How dose this model matter to Erisilia:

MolPMoFiT's capabilities are highly relevant to Ersilia's mission, which involves advancing research and innovation in various scientific fields, including drug discovery and cheminformatics. Here's how MolPMoFiT can contribute to Ersilia's mission:

Accelerating Drug Discovery: MolPMoFiT enhances the drug discovery process by improving the accuracy of predicting molecular properties. This acceleration can lead to the discovery of new drug candidates more rapidly, aligning with Ersilia's goal of advancing research and innovation.

Cost Reduction: By increasing the efficiency and reliability of predicting molecular properties, MolPMoFiT can help reduce the costs associated with drug development. This cost-saving aspect is essential for optimizing resource allocation in scientific endeavors.

Leveraging Public Datasets: MolPMoFiT utilizes a vast dataset of unlabeled compounds from public sources. This approach aligns with Ersilia's mission of promoting the open sharing of scientific knowledge and resources for the benefit of the research community.

Promoting Data-Driven Research: Ersilia encourages data-driven approaches in scientific research. MolPMoFiT is a prime example of harnessing data to improve prediction models, contributing to more informed and data-driven decision-making in scientific endeavors.

In summary, MolPMoFiT's capabilities directly align with Ersilia's mission by advancing research, promoting open data sharing, and supporting cost-effective and data-driven scientific investigations. It can be a valuable asset for researchers and organizations committed to Ersilia's goals.

code implementation:

Environment Setup:

It's recommended to create a Conda environment using the provided molpmofit.yml file, ensuring all necessary dependencies are in place for MolPMoFiT.

Datasets: The required datasets for MolPMoFiT experiments are stored in the data folder. data/MSPM contains the dataset for training a general molecular structure prediction model. data/QSAR holds datasets for Quantitative Structure-Activity Relationship (QSAR) tasks.

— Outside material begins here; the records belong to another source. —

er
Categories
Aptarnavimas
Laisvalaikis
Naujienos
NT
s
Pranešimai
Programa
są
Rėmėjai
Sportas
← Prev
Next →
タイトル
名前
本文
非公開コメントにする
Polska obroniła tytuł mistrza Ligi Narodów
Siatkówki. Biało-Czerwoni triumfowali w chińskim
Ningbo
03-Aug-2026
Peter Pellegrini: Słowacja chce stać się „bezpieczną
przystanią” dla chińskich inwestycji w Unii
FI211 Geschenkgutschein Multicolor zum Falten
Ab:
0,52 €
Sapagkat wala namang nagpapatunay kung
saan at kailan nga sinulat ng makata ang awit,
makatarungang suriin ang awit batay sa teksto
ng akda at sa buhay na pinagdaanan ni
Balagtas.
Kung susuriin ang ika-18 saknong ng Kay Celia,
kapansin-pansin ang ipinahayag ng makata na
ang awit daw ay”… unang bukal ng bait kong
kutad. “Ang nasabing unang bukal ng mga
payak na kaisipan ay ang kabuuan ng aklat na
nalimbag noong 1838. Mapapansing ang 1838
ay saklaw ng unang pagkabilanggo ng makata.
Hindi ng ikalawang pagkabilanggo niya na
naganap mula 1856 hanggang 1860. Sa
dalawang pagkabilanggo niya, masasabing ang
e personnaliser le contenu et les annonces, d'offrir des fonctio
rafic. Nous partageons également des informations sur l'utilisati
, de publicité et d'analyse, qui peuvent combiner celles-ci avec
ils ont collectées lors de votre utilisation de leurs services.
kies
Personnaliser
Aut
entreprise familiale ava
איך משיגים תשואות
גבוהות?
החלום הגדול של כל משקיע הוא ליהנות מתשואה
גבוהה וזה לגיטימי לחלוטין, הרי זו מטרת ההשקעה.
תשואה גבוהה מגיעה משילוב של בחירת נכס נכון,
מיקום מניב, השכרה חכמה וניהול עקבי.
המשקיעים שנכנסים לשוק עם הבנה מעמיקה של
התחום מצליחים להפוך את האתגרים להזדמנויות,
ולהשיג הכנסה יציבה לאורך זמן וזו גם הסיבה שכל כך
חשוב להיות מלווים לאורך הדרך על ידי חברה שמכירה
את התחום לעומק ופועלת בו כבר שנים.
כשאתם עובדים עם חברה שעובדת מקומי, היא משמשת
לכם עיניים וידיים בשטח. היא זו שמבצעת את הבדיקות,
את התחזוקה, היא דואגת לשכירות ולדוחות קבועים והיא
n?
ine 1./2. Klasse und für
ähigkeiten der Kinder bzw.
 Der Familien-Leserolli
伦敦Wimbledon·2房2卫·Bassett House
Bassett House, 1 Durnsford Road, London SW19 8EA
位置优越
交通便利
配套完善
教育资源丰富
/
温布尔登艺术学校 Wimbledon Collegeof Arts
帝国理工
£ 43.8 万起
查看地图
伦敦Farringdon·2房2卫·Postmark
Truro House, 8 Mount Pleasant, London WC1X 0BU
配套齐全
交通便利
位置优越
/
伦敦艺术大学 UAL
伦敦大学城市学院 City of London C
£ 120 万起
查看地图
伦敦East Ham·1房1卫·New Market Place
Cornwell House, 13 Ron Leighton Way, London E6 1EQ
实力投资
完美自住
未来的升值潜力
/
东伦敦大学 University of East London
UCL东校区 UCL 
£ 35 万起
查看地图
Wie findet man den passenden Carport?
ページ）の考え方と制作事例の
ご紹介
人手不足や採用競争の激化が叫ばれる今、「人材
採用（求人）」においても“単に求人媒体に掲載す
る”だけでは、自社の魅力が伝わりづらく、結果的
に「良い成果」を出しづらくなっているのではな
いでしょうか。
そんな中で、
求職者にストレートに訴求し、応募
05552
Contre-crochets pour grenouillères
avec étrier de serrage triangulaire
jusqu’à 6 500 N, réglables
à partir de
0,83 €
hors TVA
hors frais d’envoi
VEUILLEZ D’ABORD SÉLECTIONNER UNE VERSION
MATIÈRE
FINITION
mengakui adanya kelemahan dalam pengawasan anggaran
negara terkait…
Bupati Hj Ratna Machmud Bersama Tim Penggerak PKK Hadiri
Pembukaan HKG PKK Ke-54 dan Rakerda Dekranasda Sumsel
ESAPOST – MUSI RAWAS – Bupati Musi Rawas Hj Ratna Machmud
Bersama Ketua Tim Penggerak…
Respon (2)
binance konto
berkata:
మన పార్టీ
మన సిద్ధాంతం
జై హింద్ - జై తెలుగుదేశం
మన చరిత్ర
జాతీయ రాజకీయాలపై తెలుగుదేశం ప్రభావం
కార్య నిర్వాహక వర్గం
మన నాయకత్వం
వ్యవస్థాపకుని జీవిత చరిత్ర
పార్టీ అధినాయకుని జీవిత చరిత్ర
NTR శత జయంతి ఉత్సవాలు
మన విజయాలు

Experiments: The code for conducting experiments is available in Jupyter Notebook format within the notebooks folder. Multiple notebooks cover various tasks, including training the general MSPM model, fine-tuning task-specific models, and performing QSAR classification and regression.

Pre-trained Models: Pre-trained models are available for download. ChEMBL_1M_atom is trained on 1 million ChEMBL molecules with atomwise tokenization. ChEMBL_1M_SPE is trained on the same dataset with SMILES Pair Encoding tokenization. Specific instructions for using these pre-trained models are provided in respective notebooks. Overall, this information equips users with the resources and guidance needed to set up the MolPMoFiT environment, access datasets, run experiments, and utilize pre-trained models effectively.

julietowah commented 1 year ago

@DhanshreeA about writing the python script

i have some errors i am running into which i would love fix first though i will continue to work on it and hopefully be able to solve it i really appreciate the extra project i would really love to get the final script

GemmaTuron commented 1 year ago

Hello,

Thanks for your work during the Outreachy contribution period, we hope you enjoyed it! We will now close this issue while we work on the selection of interns. Thanks again!